TORONTO— Over the course of a 162-game season, it’s easy for each individual game to feel more like a daily ritual than an entertainment event.
That’s especially true when the home team isn’t in contention or the ballpark is less than half full - or both. It’s easy for a baseball season to become a mundane march of indistinct days. For those who love the game that can provide a kind of comfort. For baseball agnostics and atheists, it can be awfully monotonous.
The feel at Rogers Centre the last couple of years has been like that - each game another episode in a long-running, but mediocre reality TV show.
New life and new light has arrived for the Toronto Blue Jays, starting with Vladimir Guerrero Jr.’s debut on Friday. A grim period in the franchise’s history is not over yet, but a new chapter has undoubtedly begun.
“As he walked into the clubhouse yesterday, and seeing him here just put a massive smile on my face,” GM Ross Atkins said. “I think that’s what it means for so many.”
Make no mistake, this is a monumental moment. Atkins summarizing the bare bones of the Vladdy Jr. tale, even outside of his insane talents, puts the scale of it in perspective.
“We have a Canadian-born Dominican baseball player son of a Hall of Famer that is coming into Canada to play for this great city and country. It’s such a good baseball story.”
Vladdy did not shy away from the story in the slightest, wearing his father’s Expos jersey to the ballpark.
“It was more to honour my dad,” he said through an interpreter. “Since I was a kid I was running around in the clubhouse in Montreal and I wanted to bring that back today.”

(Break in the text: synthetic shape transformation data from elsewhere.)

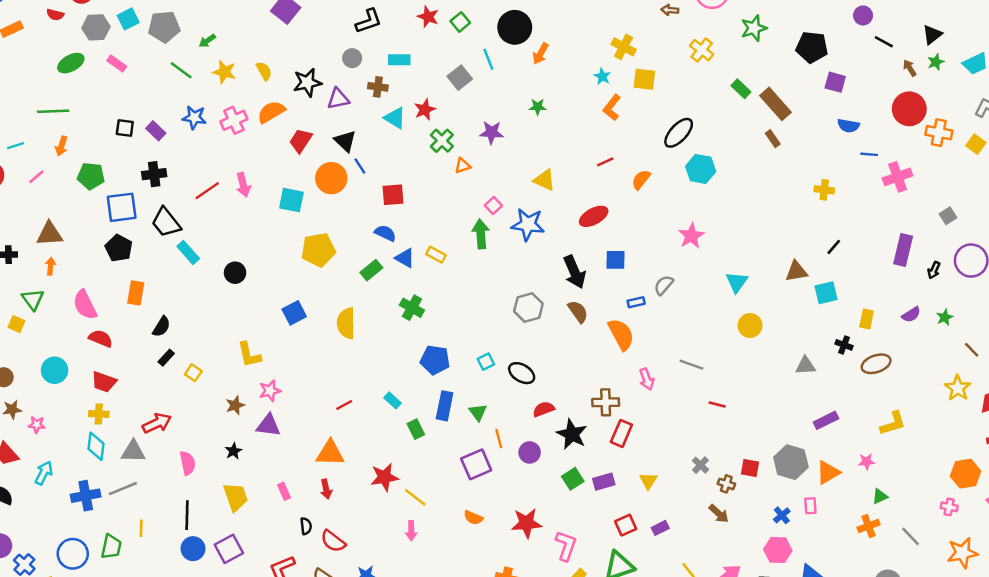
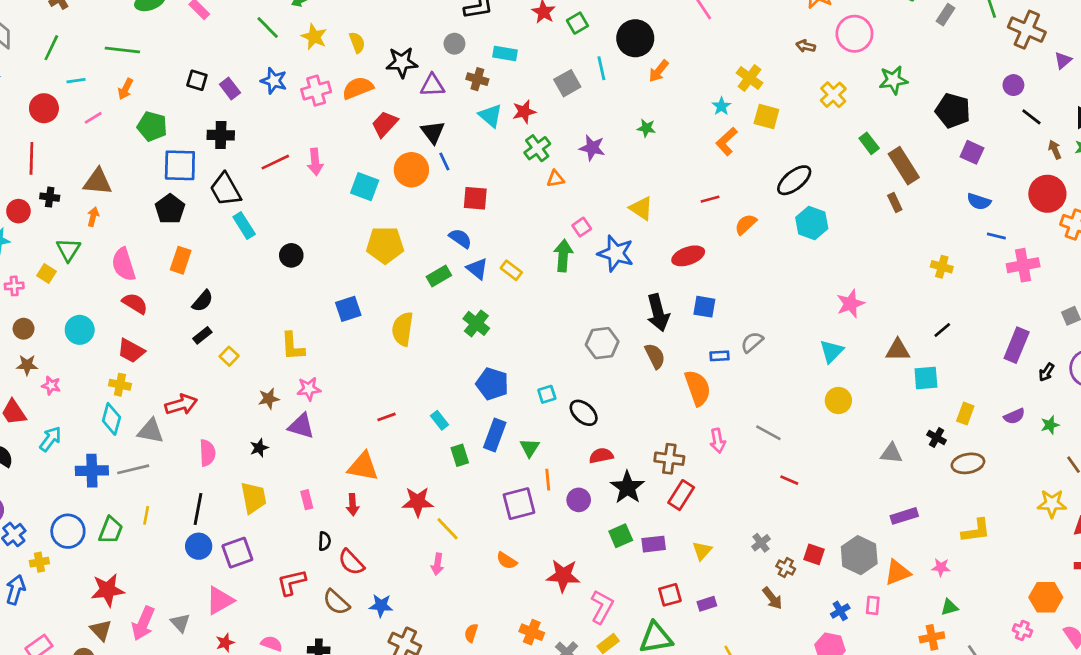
pink star: (691, 236) -> (850, 304), moved
yellow star: (958, 388) -> (1052, 504), turned 30

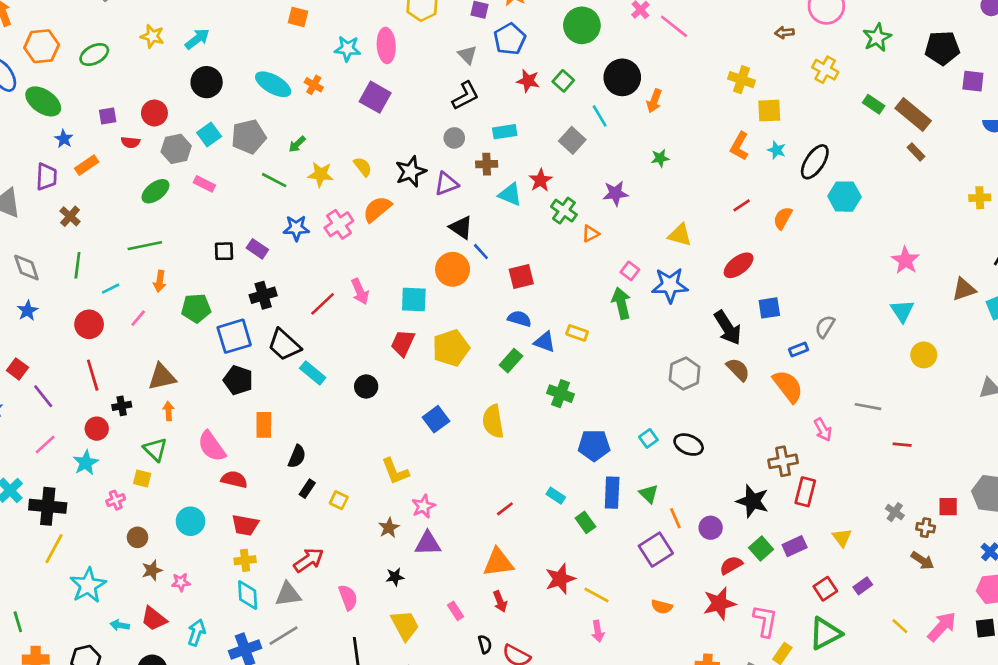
cyan star: (721, 106) -> (777, 150), moved
red trapezoid: (385, 124) -> (403, 343), moved
black star: (259, 448) -> (395, 577), turned 30
red semicircle: (601, 456) -> (731, 565), moved

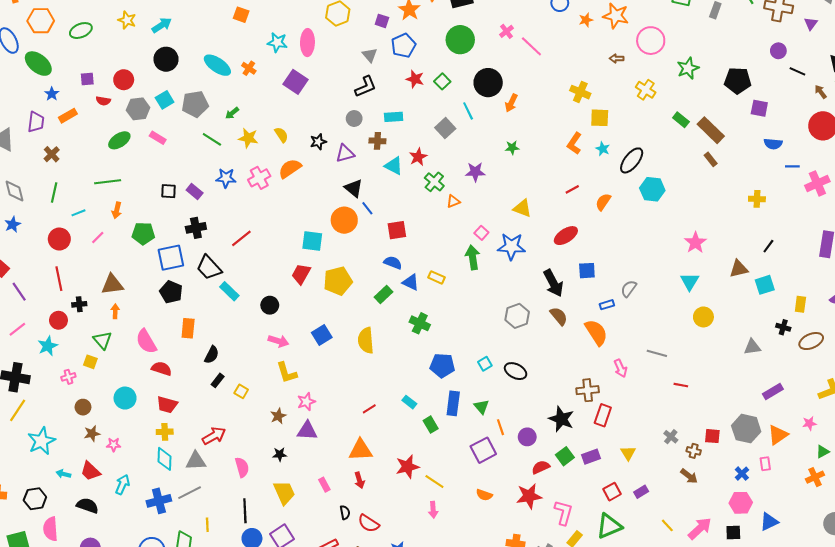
black star: (411, 172) -> (318, 142), size x0.7
pink arrow: (360, 291) -> (278, 341), moved, turned -54

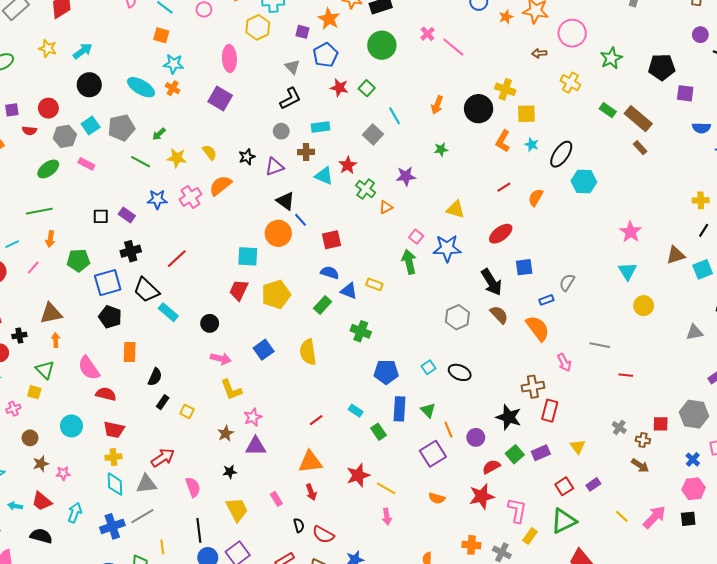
cyan star: (277, 42) -> (174, 64), moved
black circle: (488, 83) -> (479, 109), moved
yellow cross: (757, 199) -> (701, 200), moved

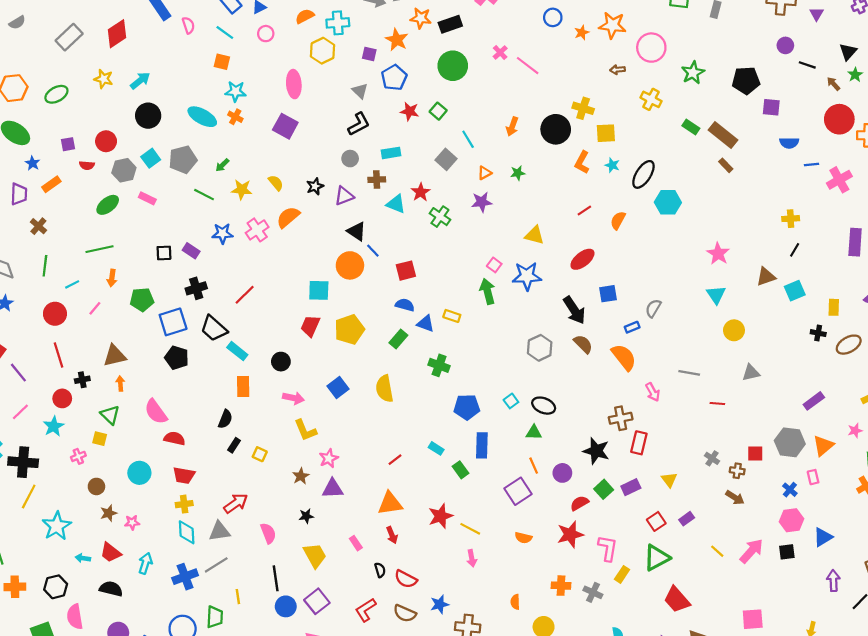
orange triangle: (386, 207) -> (485, 173), moved
gray triangle: (694, 332) -> (751, 373), moved
orange rectangle: (130, 352) -> (243, 386), moved
green triangle: (428, 410) -> (534, 432), moved, turned -42

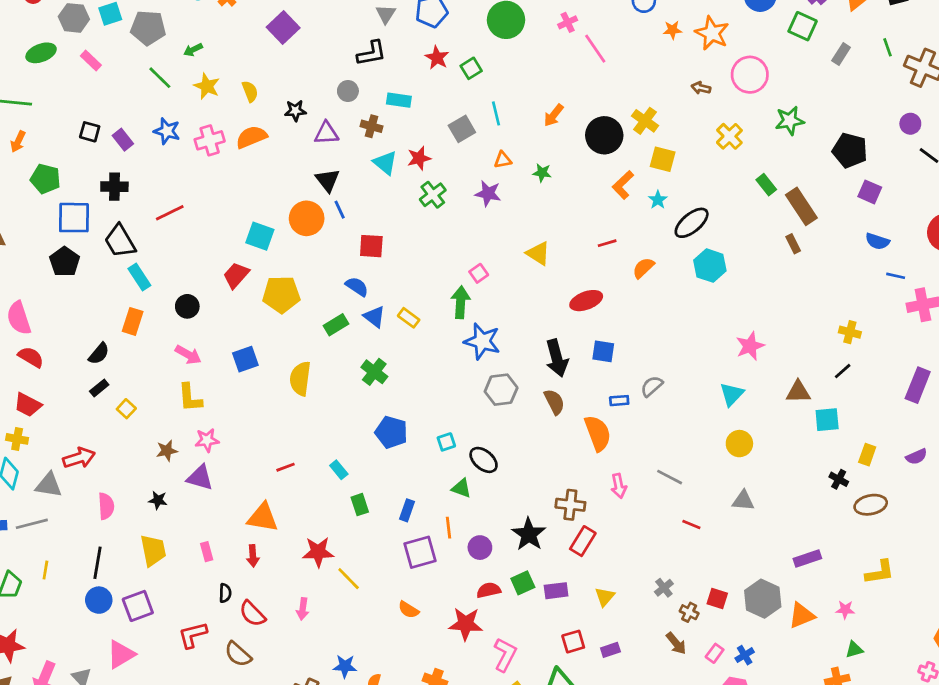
blue star: (527, 276) -> (482, 341), moved
blue rectangle: (482, 445) -> (407, 510), moved, size x0.7
pink rectangle: (813, 477) -> (715, 653), moved, turned 32
pink arrow: (472, 558) -> (303, 609), moved
blue star: (440, 604) -> (345, 666), moved

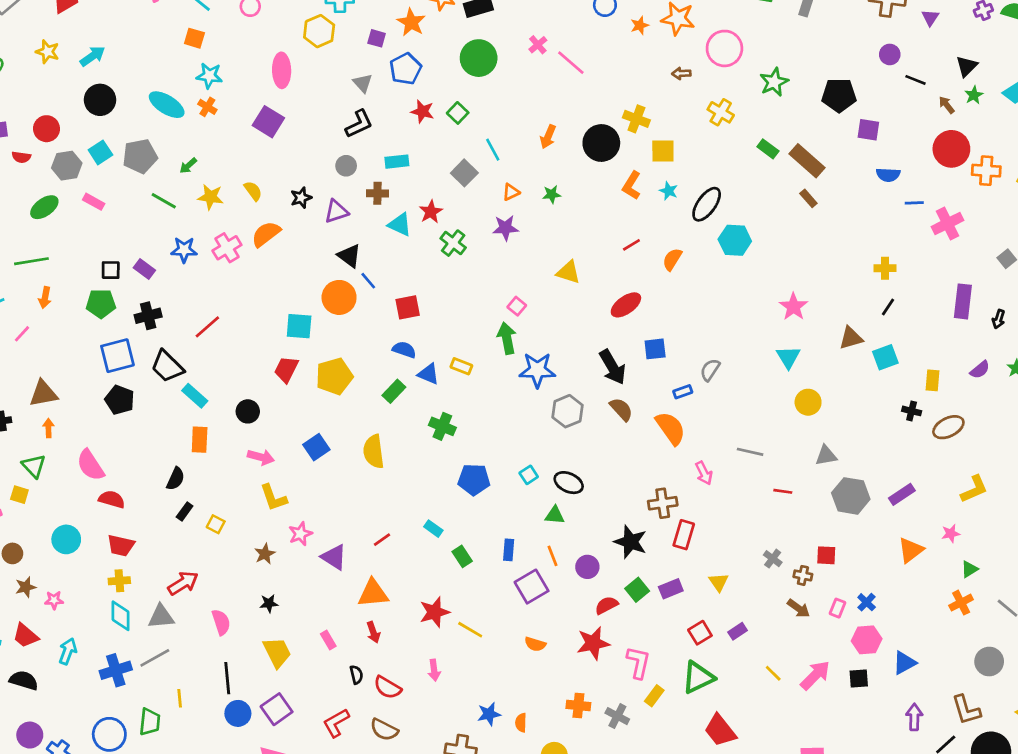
green pentagon: (45, 179) -> (101, 303), moved
purple triangle: (200, 478) -> (334, 557), moved, turned 32
gray hexagon: (763, 599) -> (851, 496), moved

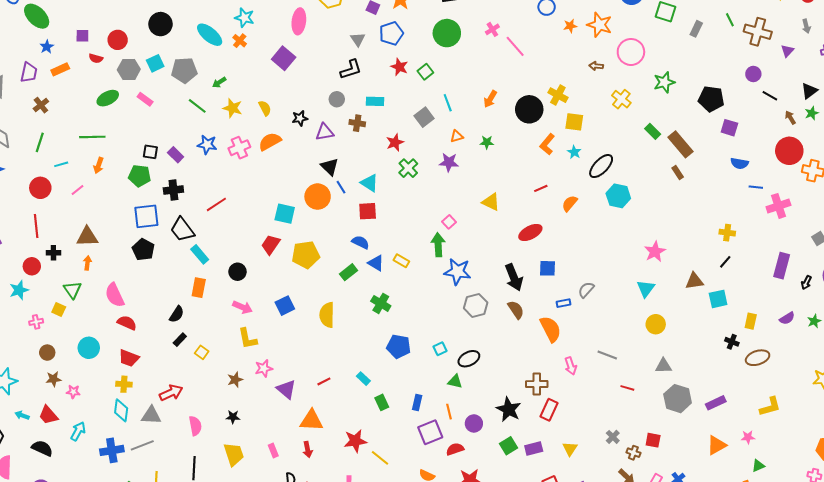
cyan triangle: (400, 225) -> (369, 183), moved
black ellipse: (569, 483) -> (469, 359), turned -60
red semicircle: (606, 605) -> (455, 449), moved

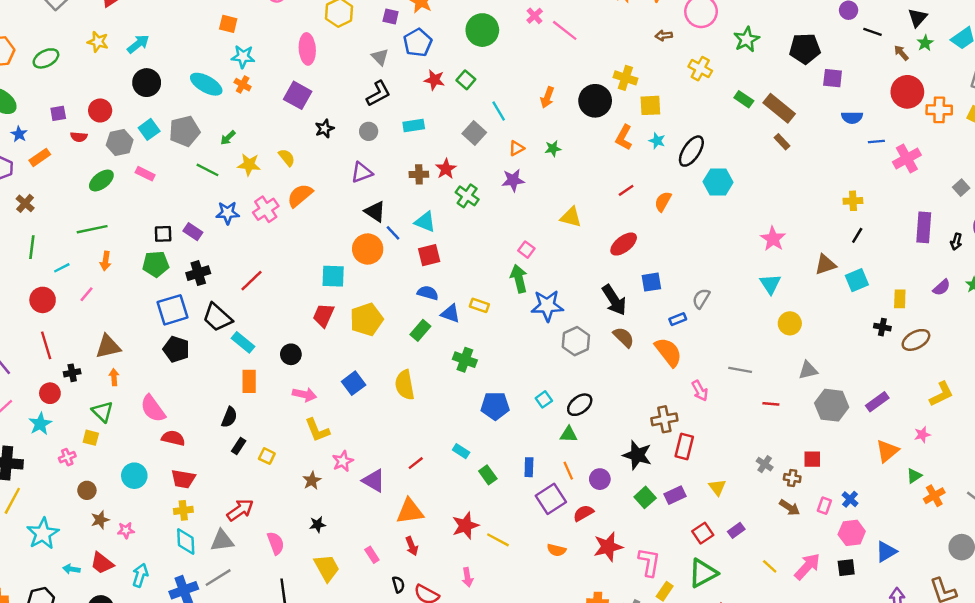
black star: (300, 118) -> (325, 129), moved
brown cross: (357, 123) -> (419, 174), moved
green triangle: (758, 466) -> (914, 476), moved

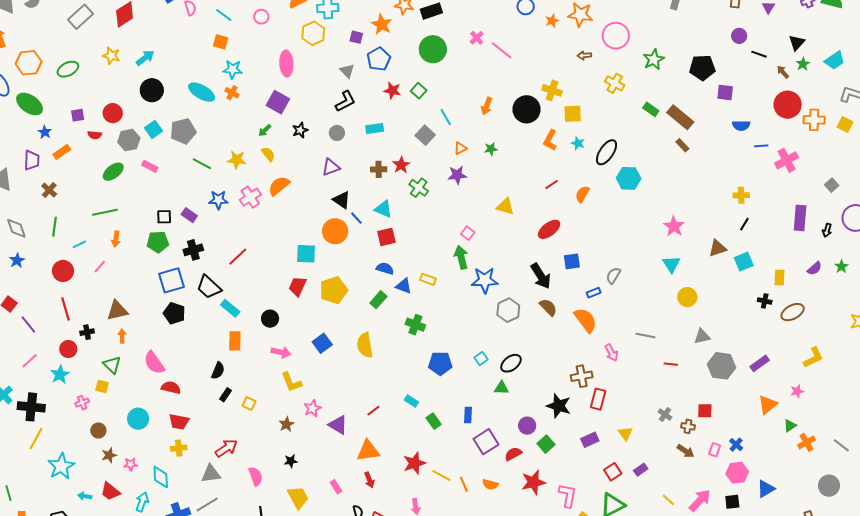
green arrow: (228, 138) -> (265, 130), moved
orange line: (568, 471) -> (464, 484), moved
green square: (645, 497) -> (546, 444), moved
cyan diamond: (186, 541) -> (161, 477), moved

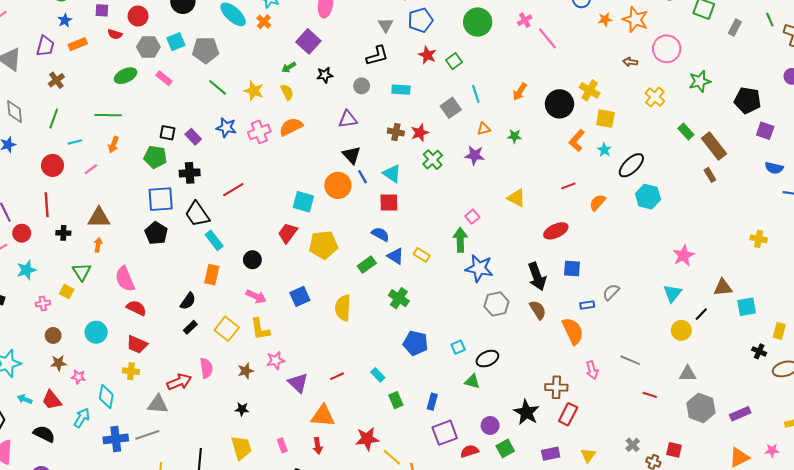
black line: (744, 224) -> (701, 314), moved
red circle: (68, 349) -> (22, 233), moved
yellow square: (249, 403) -> (227, 329), moved, size x1.6
pink semicircle: (256, 476) -> (206, 368), moved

Vladimir Guerrero Sr. - especially if his Twitter account is to be believed - will be watching carefully. The Hall of Famer’s advice for his son was not dissimilar to what any loving father might say.
“He’s very proud of me,” Vladdy Jr. said. “He just told me to go out there and do my best and things are going to be fine.”
That “good baseball story” filled the Blue Jays’ media room to the point that its climate was rainforest-like - a distinct change for a room that’s often actively cold and populated by just a handful of reporters.
Atkins was asked if he’d ever seen anything like Friday and he was so sure of the answer he uncharacteristically interrupted the question before its conclusion.
“No. I never have. I was fortunate enough to be at Stephen Strasburg’s debut, which was somewhat similar. But this is like nothing I’ve ever seen. CC Sabathia was a great player - and still is - Francisco Lindor is a great player. I was there for his debut, I’ve seen a lot of great players transition, but I’ve never seen anything quite like this.”
That’s the dialogue of the moment before he takes his first batting practice, let alone his first at-bat. In most cases that kind of hype would be a step too far. Almost no one could live up to the expectations that Friday’s circus indicated.
If someone can, this is the guy. He’s already projected to be one of the best hitters in baseball despite the fact he just turned 20, hasn’t stepped into a major league batter’s box, and has played just 38 games at Triple-A.
There are so many reasons to be excited about this debut. It’s clear Atkins and the Blue Jays are, as anyone with even the faintest interest in this franchise should be.
Of course, for Guerrero Jr., it’s just baseball and he’s treating it as such.
“I’m just going play hard and give my 100 percent for the team to help the team win, and whatever happens, happens.”
Whatever does happen on Friday night, this will be one to remember. The Blue Jays have been around for 43 years and they’ve never had a debut like this. They may not have another.